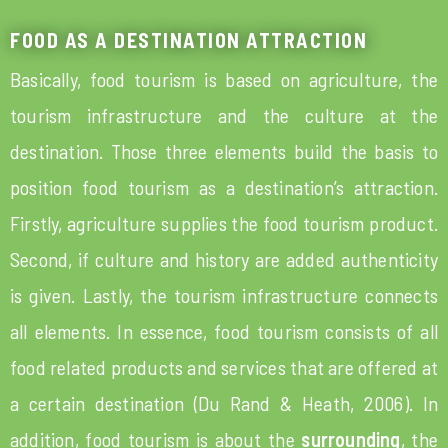
FOOD AS A DESTINATION ATTRACTION
Basically, food tourism is based on agriculture, the
tourism infrastructure and the culture at the
destination. Those three elements build the basis to
position food tourism as a destination’s attraction.
Firstly, agriculture supplies the food tourism product.
Second, if culture and history are added authenticity
is given. Lastly, the tourism infrastructure connects
all elements. In essence, food tourism consists of all
food related products and services that are offered at
a certain destination (Du Rand & Heath, 2006). In
addition, food tourism is about the
surrounding
, the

#### EXERCISE PROMPT
Take the lines above from the one holding "all elements. In" to the last and output them exactly.

#### SOLUTION TO THE PROBLEM
all elements. In essence, food tourism consists of all
food related products and services that are offered at
a certain destination (Du Rand & Heath, 2006). In
addition, food tourism is about the
surrounding
, the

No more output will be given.